[Records supplied]
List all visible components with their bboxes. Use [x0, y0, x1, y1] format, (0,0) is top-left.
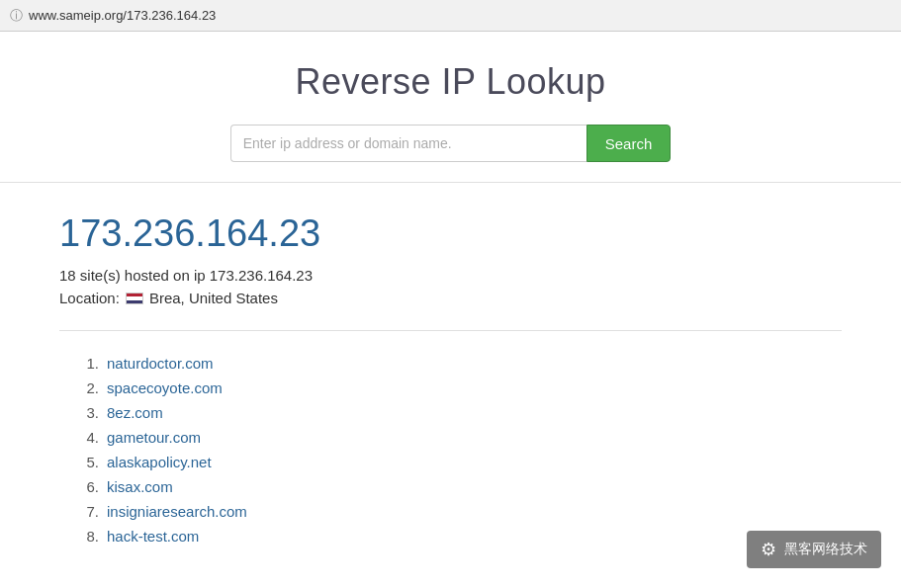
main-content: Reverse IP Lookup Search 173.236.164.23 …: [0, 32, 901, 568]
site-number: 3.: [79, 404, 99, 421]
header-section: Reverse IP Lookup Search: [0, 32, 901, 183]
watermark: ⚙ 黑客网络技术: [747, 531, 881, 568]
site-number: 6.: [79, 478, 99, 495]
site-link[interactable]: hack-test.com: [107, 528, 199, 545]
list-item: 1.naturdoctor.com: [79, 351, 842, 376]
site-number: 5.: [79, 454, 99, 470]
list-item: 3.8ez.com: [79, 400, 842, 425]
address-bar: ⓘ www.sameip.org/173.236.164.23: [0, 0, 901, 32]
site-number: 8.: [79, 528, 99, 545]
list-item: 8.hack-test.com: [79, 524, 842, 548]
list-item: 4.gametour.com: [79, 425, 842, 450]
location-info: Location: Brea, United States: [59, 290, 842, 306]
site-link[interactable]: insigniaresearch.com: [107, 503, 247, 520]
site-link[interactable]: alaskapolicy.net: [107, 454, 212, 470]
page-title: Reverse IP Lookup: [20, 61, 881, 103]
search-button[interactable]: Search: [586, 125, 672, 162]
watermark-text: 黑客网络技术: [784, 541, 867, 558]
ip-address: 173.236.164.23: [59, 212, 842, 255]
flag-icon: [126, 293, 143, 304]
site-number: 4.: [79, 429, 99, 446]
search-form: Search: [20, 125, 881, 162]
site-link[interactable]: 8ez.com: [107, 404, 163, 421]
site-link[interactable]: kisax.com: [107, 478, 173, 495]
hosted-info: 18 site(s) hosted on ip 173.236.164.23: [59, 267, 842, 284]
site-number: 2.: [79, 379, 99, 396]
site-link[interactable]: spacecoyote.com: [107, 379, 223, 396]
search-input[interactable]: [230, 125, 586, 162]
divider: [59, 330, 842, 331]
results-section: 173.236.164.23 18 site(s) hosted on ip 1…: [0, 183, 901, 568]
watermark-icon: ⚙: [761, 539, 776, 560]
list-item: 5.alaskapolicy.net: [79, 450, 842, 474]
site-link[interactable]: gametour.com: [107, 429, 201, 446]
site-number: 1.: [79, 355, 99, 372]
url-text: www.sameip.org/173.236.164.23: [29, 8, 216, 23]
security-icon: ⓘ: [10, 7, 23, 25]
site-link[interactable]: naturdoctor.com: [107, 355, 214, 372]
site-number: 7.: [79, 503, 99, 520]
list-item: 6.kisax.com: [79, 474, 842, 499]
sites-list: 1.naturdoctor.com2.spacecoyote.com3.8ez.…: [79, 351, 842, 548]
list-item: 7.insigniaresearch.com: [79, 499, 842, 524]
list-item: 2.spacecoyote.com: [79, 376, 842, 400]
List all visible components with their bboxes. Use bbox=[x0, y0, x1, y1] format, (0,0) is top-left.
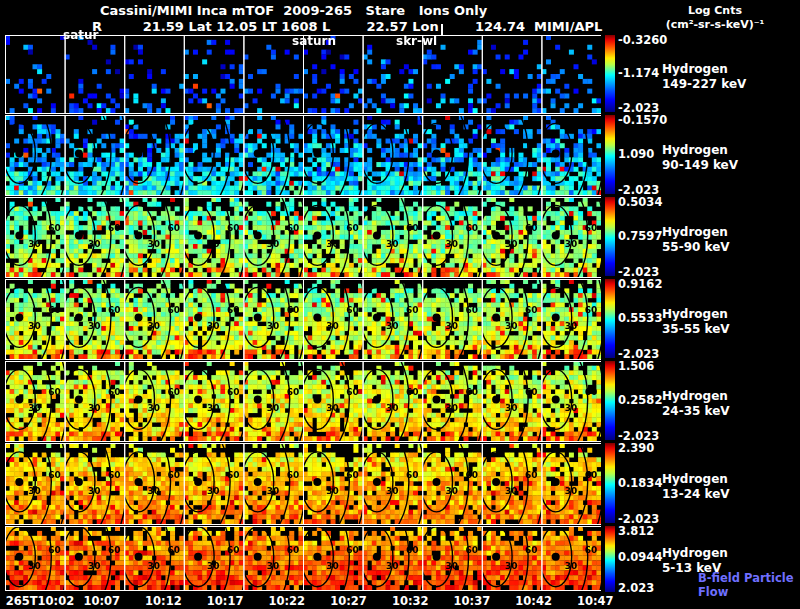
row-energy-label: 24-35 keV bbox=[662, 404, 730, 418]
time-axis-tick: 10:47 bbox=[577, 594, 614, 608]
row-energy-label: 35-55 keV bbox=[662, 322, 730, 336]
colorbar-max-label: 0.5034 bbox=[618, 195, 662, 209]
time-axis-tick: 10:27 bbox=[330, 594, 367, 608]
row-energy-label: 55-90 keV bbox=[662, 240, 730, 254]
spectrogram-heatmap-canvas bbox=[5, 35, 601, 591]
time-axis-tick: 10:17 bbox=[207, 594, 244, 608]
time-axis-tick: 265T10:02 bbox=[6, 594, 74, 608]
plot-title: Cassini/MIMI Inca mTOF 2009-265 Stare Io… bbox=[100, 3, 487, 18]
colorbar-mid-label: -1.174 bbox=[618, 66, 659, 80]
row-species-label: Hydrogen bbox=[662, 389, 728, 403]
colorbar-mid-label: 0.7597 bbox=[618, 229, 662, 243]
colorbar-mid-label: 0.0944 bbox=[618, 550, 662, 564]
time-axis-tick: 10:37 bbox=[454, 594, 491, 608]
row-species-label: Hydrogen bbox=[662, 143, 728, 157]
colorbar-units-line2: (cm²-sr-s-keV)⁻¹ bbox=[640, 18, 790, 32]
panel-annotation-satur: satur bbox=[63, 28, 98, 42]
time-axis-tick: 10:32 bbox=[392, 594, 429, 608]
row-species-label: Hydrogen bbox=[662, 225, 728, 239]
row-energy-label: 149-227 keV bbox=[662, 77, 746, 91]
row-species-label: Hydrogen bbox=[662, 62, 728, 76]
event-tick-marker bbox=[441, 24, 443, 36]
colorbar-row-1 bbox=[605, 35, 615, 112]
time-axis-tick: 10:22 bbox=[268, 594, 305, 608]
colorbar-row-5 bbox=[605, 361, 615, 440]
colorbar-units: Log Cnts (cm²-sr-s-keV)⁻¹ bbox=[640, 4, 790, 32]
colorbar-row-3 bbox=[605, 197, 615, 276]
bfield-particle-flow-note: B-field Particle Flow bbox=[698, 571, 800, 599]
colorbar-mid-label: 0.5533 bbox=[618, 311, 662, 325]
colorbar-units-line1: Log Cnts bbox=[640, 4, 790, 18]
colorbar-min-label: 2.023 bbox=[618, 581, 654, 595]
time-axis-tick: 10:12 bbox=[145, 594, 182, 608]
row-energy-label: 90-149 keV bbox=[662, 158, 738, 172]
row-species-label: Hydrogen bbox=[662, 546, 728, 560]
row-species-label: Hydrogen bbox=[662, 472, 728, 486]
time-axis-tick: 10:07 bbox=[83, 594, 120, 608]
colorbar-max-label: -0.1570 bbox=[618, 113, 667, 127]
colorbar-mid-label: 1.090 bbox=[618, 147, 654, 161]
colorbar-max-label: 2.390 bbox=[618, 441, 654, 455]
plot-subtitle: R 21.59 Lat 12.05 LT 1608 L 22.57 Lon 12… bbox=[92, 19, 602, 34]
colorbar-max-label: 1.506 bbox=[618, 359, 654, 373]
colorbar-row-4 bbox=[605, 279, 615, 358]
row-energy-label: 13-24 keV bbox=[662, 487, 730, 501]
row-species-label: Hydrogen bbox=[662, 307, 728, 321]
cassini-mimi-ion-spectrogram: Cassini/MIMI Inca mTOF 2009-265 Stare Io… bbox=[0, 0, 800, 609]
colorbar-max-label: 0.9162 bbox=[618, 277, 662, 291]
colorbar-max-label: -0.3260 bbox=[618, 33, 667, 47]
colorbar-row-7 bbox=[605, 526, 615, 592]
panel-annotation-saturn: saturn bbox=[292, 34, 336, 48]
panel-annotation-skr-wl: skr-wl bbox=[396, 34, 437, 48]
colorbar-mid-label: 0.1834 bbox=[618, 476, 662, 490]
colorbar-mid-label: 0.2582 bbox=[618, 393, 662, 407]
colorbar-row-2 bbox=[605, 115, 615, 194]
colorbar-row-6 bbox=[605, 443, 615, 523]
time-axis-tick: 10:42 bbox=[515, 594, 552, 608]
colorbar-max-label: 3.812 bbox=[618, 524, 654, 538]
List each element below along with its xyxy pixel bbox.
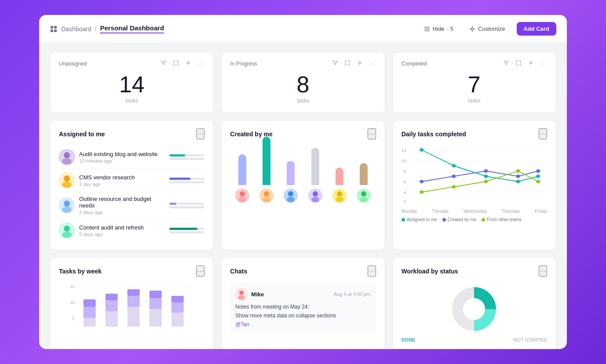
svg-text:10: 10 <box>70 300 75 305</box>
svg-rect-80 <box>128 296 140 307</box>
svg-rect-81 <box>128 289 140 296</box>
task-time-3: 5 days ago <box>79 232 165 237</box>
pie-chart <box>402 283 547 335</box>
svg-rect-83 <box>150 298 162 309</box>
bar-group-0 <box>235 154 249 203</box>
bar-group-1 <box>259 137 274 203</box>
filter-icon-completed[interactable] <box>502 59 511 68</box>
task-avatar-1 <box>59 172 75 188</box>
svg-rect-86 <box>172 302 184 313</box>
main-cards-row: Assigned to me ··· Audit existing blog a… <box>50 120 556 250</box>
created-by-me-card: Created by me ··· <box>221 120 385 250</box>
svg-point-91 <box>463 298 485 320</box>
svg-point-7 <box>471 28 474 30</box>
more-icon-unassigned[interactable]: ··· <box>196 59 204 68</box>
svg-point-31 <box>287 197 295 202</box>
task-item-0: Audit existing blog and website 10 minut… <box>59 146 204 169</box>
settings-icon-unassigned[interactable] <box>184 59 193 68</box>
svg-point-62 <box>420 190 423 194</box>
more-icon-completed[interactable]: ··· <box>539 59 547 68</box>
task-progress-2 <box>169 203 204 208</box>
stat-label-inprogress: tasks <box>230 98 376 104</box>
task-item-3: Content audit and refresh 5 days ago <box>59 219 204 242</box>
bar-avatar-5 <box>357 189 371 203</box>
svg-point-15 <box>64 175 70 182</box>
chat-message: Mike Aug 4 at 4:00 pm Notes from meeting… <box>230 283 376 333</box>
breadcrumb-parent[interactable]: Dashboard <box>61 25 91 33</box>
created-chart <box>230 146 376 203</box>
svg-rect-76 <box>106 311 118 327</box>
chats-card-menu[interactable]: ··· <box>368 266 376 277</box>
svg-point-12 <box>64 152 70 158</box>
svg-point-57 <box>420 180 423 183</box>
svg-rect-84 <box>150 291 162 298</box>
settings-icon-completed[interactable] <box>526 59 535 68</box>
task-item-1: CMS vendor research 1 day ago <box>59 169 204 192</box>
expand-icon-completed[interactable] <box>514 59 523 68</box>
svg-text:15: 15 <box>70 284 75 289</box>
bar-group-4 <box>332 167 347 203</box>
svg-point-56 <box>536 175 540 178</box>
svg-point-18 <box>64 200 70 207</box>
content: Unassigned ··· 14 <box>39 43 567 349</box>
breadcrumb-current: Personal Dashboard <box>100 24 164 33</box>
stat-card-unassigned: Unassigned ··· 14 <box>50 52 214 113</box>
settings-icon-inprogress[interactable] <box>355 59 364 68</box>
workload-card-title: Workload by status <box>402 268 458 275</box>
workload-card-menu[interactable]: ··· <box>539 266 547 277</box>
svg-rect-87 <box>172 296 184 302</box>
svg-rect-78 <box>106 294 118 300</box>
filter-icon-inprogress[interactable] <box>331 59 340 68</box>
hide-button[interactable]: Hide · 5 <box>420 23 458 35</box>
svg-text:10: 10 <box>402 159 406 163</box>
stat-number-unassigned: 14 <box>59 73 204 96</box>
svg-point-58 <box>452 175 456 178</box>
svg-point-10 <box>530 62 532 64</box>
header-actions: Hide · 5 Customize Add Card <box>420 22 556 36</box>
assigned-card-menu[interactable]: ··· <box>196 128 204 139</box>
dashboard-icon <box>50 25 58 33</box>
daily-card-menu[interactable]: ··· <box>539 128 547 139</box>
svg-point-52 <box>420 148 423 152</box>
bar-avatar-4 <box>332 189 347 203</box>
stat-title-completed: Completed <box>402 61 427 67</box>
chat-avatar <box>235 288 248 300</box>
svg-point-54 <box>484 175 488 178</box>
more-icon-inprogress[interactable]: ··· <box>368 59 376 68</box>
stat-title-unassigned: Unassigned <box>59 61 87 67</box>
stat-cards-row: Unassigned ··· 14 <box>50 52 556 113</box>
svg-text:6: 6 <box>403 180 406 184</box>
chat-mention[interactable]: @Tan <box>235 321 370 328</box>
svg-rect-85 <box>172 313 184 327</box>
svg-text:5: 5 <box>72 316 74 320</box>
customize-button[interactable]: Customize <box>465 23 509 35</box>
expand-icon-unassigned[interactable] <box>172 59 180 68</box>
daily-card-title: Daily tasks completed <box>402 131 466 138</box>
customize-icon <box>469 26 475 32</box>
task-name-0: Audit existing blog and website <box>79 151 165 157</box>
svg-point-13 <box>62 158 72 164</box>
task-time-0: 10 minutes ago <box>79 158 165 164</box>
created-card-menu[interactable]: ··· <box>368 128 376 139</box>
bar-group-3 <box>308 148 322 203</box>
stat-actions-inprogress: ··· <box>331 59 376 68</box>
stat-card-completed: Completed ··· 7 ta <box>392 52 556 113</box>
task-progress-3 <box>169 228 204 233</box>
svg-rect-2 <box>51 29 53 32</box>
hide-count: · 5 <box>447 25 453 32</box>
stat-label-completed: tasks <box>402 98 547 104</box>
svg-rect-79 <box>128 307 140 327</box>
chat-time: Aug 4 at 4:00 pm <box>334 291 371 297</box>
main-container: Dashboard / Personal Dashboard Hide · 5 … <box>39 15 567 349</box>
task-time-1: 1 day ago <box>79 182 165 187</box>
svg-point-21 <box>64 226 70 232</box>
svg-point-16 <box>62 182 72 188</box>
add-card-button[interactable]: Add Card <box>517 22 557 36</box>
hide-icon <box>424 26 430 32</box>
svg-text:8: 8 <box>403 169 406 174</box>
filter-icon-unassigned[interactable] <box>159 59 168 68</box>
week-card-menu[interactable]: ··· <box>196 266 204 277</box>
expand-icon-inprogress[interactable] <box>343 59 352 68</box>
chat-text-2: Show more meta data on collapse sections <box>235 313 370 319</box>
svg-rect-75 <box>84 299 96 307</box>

[Action item] Where does "Hydrogen" appear in the records above? Copy every line that has it.

[Response to this task]
row-species-label: Hydrogen bbox=[662, 389, 728, 403]
row-species-label: Hydrogen bbox=[662, 143, 728, 157]
row-species-label: Hydrogen bbox=[662, 225, 728, 239]
row-species-label: Hydrogen bbox=[662, 62, 728, 76]
row-species-label: Hydrogen bbox=[662, 546, 728, 560]
row-species-label: Hydrogen bbox=[662, 472, 728, 486]
row-species-label: Hydrogen bbox=[662, 307, 728, 321]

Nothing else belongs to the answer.